What’s striking here is how Boulet appears so candid about his mortality. On the country tinged “My Last Rodeo,” a protagonist admits his life is in its final chapter. “Don’t Cry For Me” is even more moving: someone at peace with the idea of returning home to the grace of God. The arrangement is majestic, glorious, and inexplicably comforting, overpowering at times, with the female background vocalists conjuring up images of watchful angels. Interestingly, it’s an original that has been around for a while. Boulet sang for his friend Olivier’s funeral in 2008. Since then, it’s been oft heard at funerals around the area.

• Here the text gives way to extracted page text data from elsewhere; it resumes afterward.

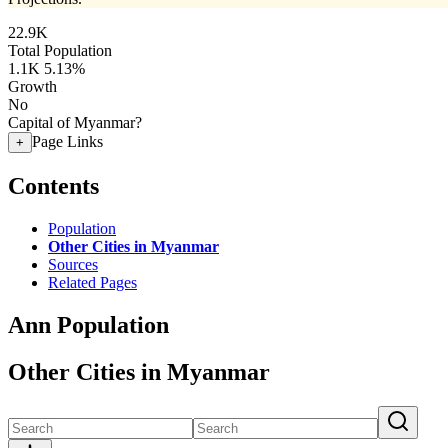
22.9K
Total Population
1.1K
5.13%
Growth
No
Capital of Myanmar?
Page Links
+
Contents
Population
Other Cities in Myanmar
Sources
Related Pages
Ann Population
Other Cities in Myanmar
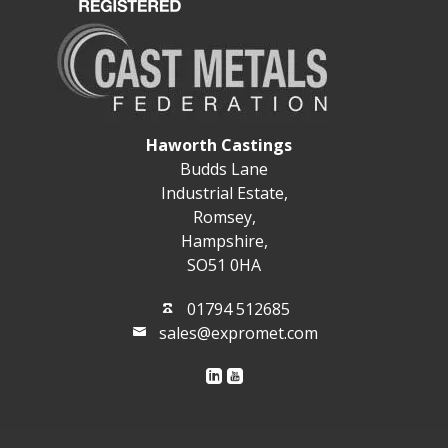
Haworth Castings
Budds Lane
Industrial Estate,
Romsey,
Hampshire,
SO51 0HA
01794 512685
sales@expromet.com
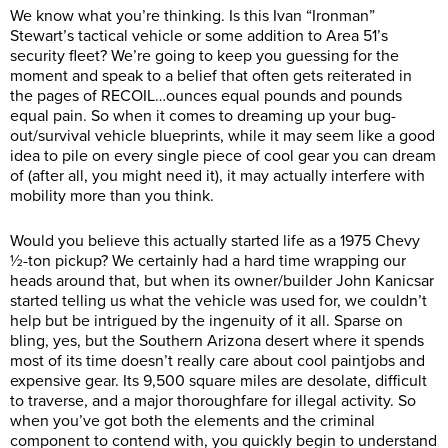
We know what you’re thinking. Is this Ivan “Ironman”
Stewart’s tactical vehicle or some addition to Area 51’s
security fleet? We’re going to keep you guessing for the
moment and speak to a belief that often gets reiterated in
the pages of RECOIL…ounces equal pounds and pounds
equal pain. So when it comes to dreaming up your bug-
out/survival vehicle blueprints, while it may seem like a good
idea to pile on every single piece of cool gear you can dream
of (after all, you might need it), it may actually interfere with
mobility more than you think.
Would you believe this actually started life as a 1975 Chevy
½-ton pickup? We certainly had a hard time wrapping our
heads around that, but when its owner/builder John Kanicsar
started telling us what the vehicle was used for, we couldn’t
help but be intrigued by the ingenuity of it all. Sparse on
bling, yes, but the Southern Arizona desert where it spends
most of its time doesn’t really care about cool paintjobs and
expensive gear. Its 9,500 square miles are desolate, difficult
to traverse, and a major thoroughfare for illegal activity. So
when you’ve got both the elements and the criminal
component to contend with, you quickly begin to understand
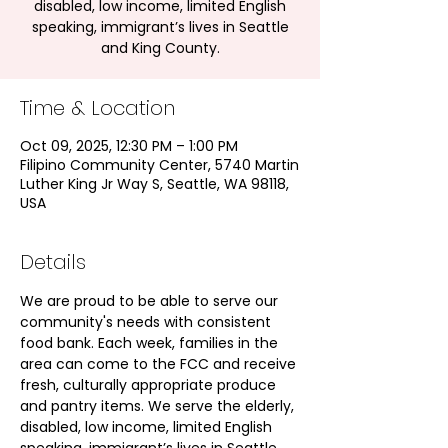
disabled, low income, limited English
speaking, immigrant’s lives in Seattle
and King County.
Time & Location
Oct 09, 2025, 12:30 PM – 1:00 PM
Filipino Community Center, 5740 Martin
Luther King Jr Way S, Seattle, WA 98118,
USA
Details
We are proud to be able to serve our 
community's needs with consistent 
food bank. Each week, families in the 
area can come to the FCC and receive 
fresh, culturally appropriate produce 
and pantry items. We serve the elderly, 
disabled, low income, limited English 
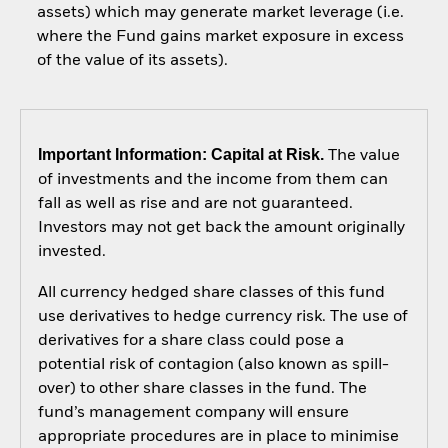
assets) which may generate market leverage (i.e.
where the Fund gains market exposure in excess
of the value of its assets).
Important Information: Capital at Risk.
The value
of investments and the income from them can
fall as well as rise and are not guaranteed.
Investors may not get back the amount originally
invested.
All currency hedged share classes of this fund
use derivatives to hedge currency risk. The use of
derivatives for a share class could pose a
potential risk of contagion (also known as spill-
over) to other share classes in the fund. The
fund’s management company will ensure
appropriate procedures are in place to minimise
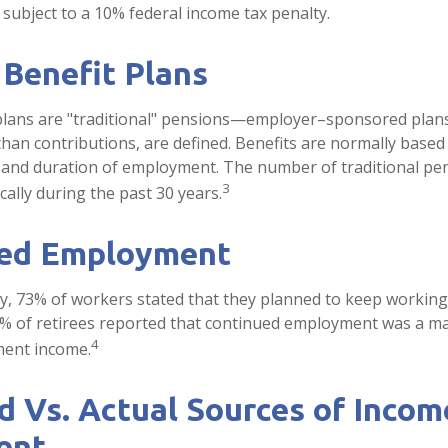
subject to a 10% federal income tax penalty.
 Benefit Plans
 plans are "traditional" pensions—employer–sponsored plan
 than contributions, are defined. Benefits are normally based
y and duration of employment. The number of traditional pe
3
ally during the past 30 years.
ed Employment
ey, 73% of workers stated that they planned to keep working 
5% of retirees reported that continued employment was a m
4
ment income.
 Vs. Actual Sources of Incom
ent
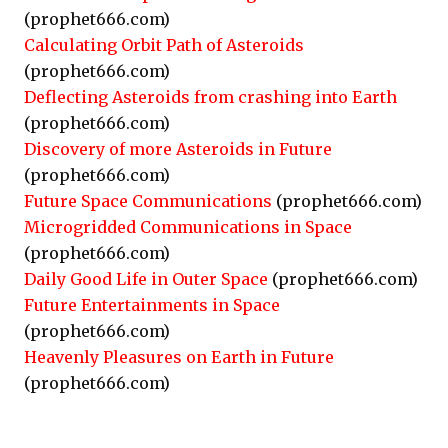
(prophet666.com)
Calculating Orbit Path of Asteroids
(prophet666.com)
Deflecting Asteroids from crashing into Earth
(prophet666.com)
Discovery of more Asteroids in Future
(prophet666.com)
Future Space Communications
(prophet666.com)
Microgridded Communications in Space
(prophet666.com)
Daily Good Life in Outer Space
(prophet666.com)
Future Entertainments in Space
(prophet666.com)
Heavenly Pleasures on Earth in Future
(prophet666.com)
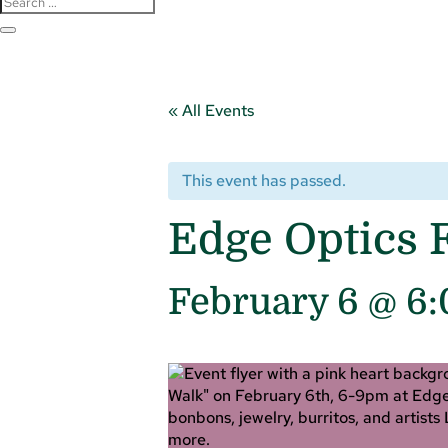
« All Events
This event has passed.
Edge Optics F
February 6 @ 6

As noted in “What’s Going to Happen to Swamp Pop,” Boulet also worries about the future of the indigenous Gulf Coast genre when its defining legends no longer walk the Earth. It’s a situation popper pundits can relate to, but that’s what Boo does—he writes about situations anyone can visualize. “Let’s Sit and Talk Things Over” is another example: a man attempts to reconcile a rocky relationship by inviting dialogue.
Boo also shares his Cajun heritage on three stirring tracks, with the talented Chris Stafford playing everything (accordion, twin fiddles, steel guitar, and rhythm guitar) except bass and drums. With this composite sketch of Boo’s extensive musical personality, it goes to show it’s never too late to rack up another milestone.